» **Assignment**
Which lines of the entries below run from the one holding "完成も少しずつ近づいてきました！" to the one holding "住宅トラブルお直し隊 トップページ", inclusive? Set down exactly those lines and no others.

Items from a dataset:
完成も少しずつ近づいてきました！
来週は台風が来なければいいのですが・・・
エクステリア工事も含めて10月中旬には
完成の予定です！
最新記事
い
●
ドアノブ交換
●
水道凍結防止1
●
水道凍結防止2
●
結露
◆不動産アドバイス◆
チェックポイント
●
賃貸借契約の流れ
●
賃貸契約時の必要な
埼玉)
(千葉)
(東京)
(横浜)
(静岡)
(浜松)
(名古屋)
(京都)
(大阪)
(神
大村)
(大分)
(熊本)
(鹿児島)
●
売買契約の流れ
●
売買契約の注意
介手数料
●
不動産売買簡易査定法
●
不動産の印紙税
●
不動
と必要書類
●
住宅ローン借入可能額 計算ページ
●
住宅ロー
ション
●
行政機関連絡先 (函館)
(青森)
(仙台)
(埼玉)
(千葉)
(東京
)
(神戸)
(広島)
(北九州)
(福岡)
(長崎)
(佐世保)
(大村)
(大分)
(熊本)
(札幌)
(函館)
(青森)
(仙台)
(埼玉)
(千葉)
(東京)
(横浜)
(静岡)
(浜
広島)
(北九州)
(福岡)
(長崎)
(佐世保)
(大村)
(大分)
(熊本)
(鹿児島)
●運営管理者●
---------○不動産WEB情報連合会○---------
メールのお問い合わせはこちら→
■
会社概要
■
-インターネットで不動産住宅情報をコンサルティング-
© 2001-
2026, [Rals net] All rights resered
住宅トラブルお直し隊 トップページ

...

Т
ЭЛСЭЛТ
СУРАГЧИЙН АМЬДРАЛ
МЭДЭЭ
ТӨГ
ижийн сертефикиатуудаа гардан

...

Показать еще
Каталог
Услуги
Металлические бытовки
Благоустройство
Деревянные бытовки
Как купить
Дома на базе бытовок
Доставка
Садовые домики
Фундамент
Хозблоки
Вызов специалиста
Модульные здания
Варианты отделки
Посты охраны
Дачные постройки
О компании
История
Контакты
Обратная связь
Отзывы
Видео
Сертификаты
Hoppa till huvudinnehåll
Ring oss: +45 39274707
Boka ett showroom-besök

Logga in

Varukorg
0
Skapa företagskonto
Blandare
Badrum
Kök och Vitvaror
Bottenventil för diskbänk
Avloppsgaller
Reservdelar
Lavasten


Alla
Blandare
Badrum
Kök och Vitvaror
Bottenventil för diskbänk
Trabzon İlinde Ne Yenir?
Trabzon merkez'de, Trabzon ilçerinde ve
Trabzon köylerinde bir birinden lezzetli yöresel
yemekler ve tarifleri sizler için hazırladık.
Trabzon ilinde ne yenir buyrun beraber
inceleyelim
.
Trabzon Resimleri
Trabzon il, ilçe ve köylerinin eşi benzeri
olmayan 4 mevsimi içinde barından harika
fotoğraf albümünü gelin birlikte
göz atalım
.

» **Task result**
完成も少しずつ近づいてきました！
来週は台風が来なければいいのですが・・・
エクステリア工事も含めて10月中旬には
完成の予定です！
最新記事
い
●
ドアノブ交換
●
水道凍結防止1
●
水道凍結防止2
●
結露
◆不動産アドバイス◆
チェックポイント
●
賃貸借契約の流れ
●
賃貸契約時の必要な
埼玉)
(千葉)
(東京)
(横浜)
(静岡)
(浜松)
(名古屋)
(京都)
(大阪)
(神
大村)
(大分)
(熊本)
(鹿児島)
●
売買契約の流れ
●
売買契約の注意
介手数料
●
不動産売買簡易査定法
●
不動産の印紙税
●
不動
と必要書類
●
住宅ローン借入可能額 計算ページ
●
住宅ロー
ション
●
行政機関連絡先 (函館)
(青森)
(仙台)
(埼玉)
(千葉)
(東京
)
(神戸)
(広島)
(北九州)
(福岡)
(長崎)
(佐世保)
(大村)
(大分)
(熊本)
(札幌)
(函館)
(青森)
(仙台)
(埼玉)
(千葉)
(東京)
(横浜)
(静岡)
(浜
広島)
(北九州)
(福岡)
(長崎)
(佐世保)
(大村)
(大分)
(熊本)
(鹿児島)
●運営管理者●
---------○不動産WEB情報連合会○---------
メールのお問い合わせはこちら→
■
会社概要
■
-インターネットで不動産住宅情報をコンサルティング-
© 2001-
2026, [Rals net] All rights resered
住宅トラブルお直し隊 トップページ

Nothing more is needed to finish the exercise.